By 1900, Nyrambla was being rented from the Australian Joint Stock Bank Ltd. by Patrick Perkins, an Irish brewer and Member of the Legislative Assembly of Queensland. Subsequent tenants included Mr T. Herbert Brown and his wife, a daughter of Sir Samuel Griffith.
From 1905, the entire property of Nyrambla was subdivided by the Bank and sold as allotments ranging in size from 16 perches to over 80 perches. An estate map for the sale advertised the land as “Nyrambla Estate, Ascot ….for many years the residence of the late H.P. Abbott …….93 super excellent building blocks and superb residence”.
In 1912, Nyrambla and over 1 acre of the surrounding grounds were purchased by Edward David Miles, of Charters Towers. After his death in 1922, the property was sold to G.W. Whatmore of Centennial Hall Ltd, later Willoughby Trust Ltd.
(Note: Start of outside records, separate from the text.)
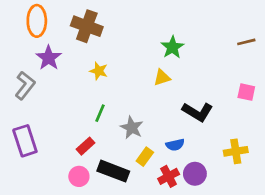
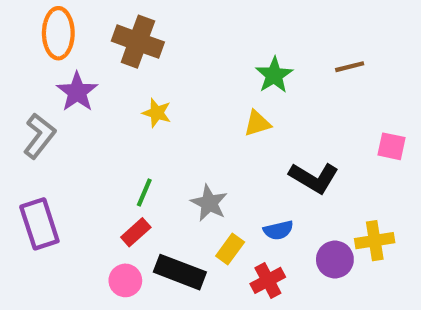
brown line: (246, 42) -> (350, 67), moved
green line: (100, 113) -> (144, 192), moved
purple circle: (195, 174) -> (335, 259), moved

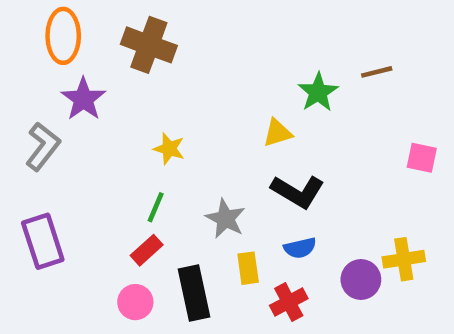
green star: (274, 75) -> (318, 92), moved
yellow star: (157, 113) -> (169, 149), moved
black L-shape: (314, 178) -> (298, 192), moved
yellow rectangle: (230, 249) -> (248, 268), turned -44
black rectangle: (180, 272) -> (194, 293), turned 57

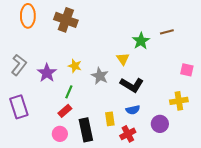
purple star: (83, 99) -> (47, 73), moved
yellow triangle: (277, 133) -> (123, 59), turned -48
gray star: (226, 219) -> (100, 76), moved
yellow cross: (404, 259) -> (179, 101), moved

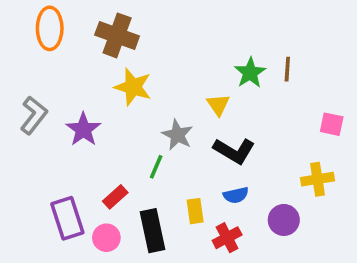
brown line: (167, 32) -> (287, 69), moved, turned -72
yellow star: (75, 66) -> (133, 87), moved, size x1.5
green line: (69, 92) -> (156, 167), moved
purple rectangle: (19, 107) -> (67, 218), moved

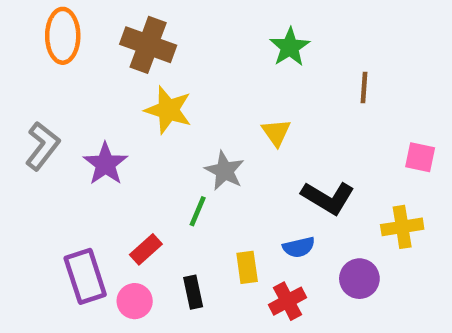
green star: (250, 73) -> (290, 47), moved
black L-shape: (234, 151) -> (328, 198), moved
black rectangle: (153, 231) -> (193, 292), size x0.6

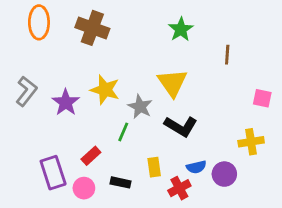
yellow star: (168, 110) -> (105, 90), moved
yellow triangle: (276, 132) -> (172, 83), size x1.6
black L-shape: (328, 198) -> (181, 126), moved
blue semicircle: (299, 247) -> (196, 167), moved
black rectangle: (193, 292) -> (120, 182), turned -66

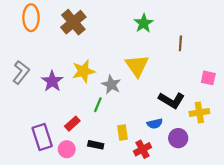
brown cross: (92, 28) -> (73, 22), turned 30
yellow star: (105, 90) -> (83, 71), turned -30
black L-shape: (181, 126) -> (171, 100), moved
blue semicircle: (196, 167) -> (155, 124), moved

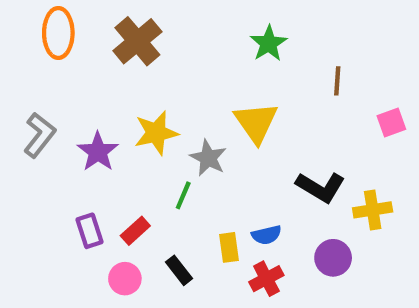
pink square: (208, 78) -> (391, 123), moved, turned -32
blue semicircle: (155, 124) -> (266, 235), moved
purple rectangle: (42, 137) -> (90, 231), moved, size x0.7
black rectangle: (96, 145) -> (179, 270), turned 40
After Whatmore’s death in the late 1920s, Nyrambla was converted to flats by his family and the amount of land around the house was further reduced by subdivision to its present size of around 80 perches. The Brisbane architectural firm of Hall and Prentice was commissioned to oversee the conversion, accepting the tender of builders Cunningham and Jones in July 1929.
Lord gives a lengthy description of the brick, slate roofed house and its grounds, which at that time included two large garages and a two-storied wing at the rear of the house containing maids’ rooms, breakfast room and a kitchen. The house featured several fireplaces, 6 bedrooms, a cedar staircase and verandahs on three sides with ornamental ironwork. A two-storey, brick stable building at the back of the house had been replaced by a new house at the time Lord was writing.
During World War II, the house played an important role in the Allied war effort as it was occupied by the Central Bureau, a group of Allied service personnel who worked on breaking Japanese codes. A plaque on the house was donated by a group of Americans who returned to Nyrambla in 1988 for a wartime reunion and reads:
Central Bureau, an organisation comprising service personnel of Australia, USA, Britain, Canada and New Zealand, both men and women, functioned in this house from 1942 till 1945. From intercepted enemy radio messages, the organisation provided intelligence which made a decisive contribution to the Allied victory in the Pacific.
A second plaque recognises the contribution of “the service given by the men and women of the Royal Australian Corps of Signals at this site during World War II…..They passed this way”.
Title deeds indicate that the property has remained in the possession of descendants of the Whatmore family. It has recently been converted from flats back into a private residence.